É possível deixar-se?
Esquecer os papéis colados na parede
A porta que abre e fecha
As roupas a vestir
As atenções
Os malditos livros
As malditas notícias
Esses exageros dos monstros
Dos heróis
Das músicas de salvação
Esses exageros de gostar muito de algo
De odiar uma coisa só
Essa coisa da raiva de querer ser algo sem nem mesmo saber o que se quer ser.
Veja por exemplo:
O menino sem chinelos que pede dois reais no metrô.
Minha mãe aos seis anos a limpar banheiros pra comer dois ovos mexidos divididos entre quatro irmãos.
O casal de mendigos a dividir cachaça acusando um terceiro, o amigo, de ter rateado cinco reais pra comprar um maço de cigarros.

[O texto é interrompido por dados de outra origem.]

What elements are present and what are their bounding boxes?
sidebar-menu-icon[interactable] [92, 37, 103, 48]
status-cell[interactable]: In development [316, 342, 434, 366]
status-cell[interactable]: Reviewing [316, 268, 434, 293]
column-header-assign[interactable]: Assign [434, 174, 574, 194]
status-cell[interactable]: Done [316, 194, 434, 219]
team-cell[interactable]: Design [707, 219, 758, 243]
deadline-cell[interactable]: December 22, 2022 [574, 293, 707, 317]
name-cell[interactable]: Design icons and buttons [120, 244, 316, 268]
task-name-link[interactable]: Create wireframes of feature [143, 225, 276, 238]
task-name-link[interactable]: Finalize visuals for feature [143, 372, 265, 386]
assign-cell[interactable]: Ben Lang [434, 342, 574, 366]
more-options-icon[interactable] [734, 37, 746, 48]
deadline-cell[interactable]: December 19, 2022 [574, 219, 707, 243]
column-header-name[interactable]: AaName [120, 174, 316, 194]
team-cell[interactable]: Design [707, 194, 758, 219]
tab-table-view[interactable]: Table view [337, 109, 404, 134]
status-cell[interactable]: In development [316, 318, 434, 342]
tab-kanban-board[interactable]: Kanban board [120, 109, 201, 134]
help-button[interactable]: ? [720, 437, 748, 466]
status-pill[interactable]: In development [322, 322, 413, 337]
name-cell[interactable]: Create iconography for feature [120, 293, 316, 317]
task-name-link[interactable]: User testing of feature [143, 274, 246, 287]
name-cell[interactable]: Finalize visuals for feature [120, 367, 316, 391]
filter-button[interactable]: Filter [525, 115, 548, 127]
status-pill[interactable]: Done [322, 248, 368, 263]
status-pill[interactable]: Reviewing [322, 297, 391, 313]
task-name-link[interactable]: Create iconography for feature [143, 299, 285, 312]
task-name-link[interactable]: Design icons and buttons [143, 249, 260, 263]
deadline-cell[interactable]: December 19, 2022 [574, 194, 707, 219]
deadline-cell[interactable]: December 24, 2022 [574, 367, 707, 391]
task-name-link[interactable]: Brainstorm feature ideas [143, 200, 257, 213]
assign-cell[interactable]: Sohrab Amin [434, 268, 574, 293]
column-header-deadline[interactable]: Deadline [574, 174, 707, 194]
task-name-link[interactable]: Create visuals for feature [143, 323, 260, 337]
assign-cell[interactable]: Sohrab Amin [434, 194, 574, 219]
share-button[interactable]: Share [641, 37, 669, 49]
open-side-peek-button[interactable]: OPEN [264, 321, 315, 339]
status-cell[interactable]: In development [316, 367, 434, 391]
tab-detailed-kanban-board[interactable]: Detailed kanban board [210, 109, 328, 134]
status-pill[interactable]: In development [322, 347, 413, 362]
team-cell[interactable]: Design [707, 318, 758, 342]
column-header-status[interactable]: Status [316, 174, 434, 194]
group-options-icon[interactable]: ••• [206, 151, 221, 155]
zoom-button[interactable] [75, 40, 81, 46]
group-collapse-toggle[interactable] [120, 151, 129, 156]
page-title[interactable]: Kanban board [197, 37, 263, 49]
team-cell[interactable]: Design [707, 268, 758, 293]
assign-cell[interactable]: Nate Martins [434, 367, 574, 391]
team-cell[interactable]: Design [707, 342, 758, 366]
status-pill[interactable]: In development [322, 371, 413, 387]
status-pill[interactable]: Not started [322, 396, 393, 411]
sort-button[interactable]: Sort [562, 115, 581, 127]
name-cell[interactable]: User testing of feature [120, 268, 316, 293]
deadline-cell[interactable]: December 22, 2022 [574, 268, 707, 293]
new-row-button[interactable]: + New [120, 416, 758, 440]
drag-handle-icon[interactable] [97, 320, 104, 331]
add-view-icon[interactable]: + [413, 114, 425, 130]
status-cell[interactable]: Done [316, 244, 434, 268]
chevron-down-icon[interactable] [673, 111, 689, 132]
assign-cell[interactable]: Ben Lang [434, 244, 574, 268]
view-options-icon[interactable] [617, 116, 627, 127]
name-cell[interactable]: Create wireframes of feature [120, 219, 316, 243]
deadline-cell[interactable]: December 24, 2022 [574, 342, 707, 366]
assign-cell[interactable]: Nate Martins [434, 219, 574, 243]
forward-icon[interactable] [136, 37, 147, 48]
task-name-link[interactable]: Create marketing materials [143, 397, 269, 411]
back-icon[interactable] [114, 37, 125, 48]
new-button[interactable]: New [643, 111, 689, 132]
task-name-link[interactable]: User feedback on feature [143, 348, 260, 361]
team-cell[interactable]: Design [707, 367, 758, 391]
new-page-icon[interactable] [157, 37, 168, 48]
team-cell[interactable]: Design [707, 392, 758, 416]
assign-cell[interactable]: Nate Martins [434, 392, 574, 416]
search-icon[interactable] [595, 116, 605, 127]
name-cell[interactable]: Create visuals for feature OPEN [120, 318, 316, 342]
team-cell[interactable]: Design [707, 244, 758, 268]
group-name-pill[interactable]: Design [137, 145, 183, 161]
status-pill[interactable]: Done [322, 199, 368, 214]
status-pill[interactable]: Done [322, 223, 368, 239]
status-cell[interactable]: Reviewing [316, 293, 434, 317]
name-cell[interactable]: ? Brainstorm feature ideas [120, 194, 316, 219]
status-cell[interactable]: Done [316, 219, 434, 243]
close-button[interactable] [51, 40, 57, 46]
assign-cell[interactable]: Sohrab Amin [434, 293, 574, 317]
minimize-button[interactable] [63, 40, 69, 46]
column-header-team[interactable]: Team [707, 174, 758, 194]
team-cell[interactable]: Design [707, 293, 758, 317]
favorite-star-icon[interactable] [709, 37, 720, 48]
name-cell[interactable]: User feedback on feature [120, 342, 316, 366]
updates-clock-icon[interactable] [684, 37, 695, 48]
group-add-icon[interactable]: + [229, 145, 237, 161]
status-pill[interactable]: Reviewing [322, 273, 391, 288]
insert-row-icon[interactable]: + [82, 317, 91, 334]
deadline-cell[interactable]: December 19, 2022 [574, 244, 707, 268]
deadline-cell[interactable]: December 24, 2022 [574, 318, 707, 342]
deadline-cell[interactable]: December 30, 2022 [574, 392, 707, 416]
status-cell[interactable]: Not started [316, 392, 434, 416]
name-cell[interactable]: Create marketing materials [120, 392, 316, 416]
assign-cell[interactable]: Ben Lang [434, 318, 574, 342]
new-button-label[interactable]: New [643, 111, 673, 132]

A humilhação no colégio que o menino com síndrome de down teve que passar, por ser obrigado pra conseguir nota na apresentação do dia dos pais, e ele nem tinha pai.
A menina que se mudou de cidade porque vazou foto dela pelada.
O homem do posto de saúde que fez escândalo porque não conseguiu os remédios pro HIV.
Veja por exemplo a mulher comprando joia de treze mil no shopping mais caro.
E os filmes de super-heróis.
E as fachadas neo greco-romanas que agridem o mínimo gosto.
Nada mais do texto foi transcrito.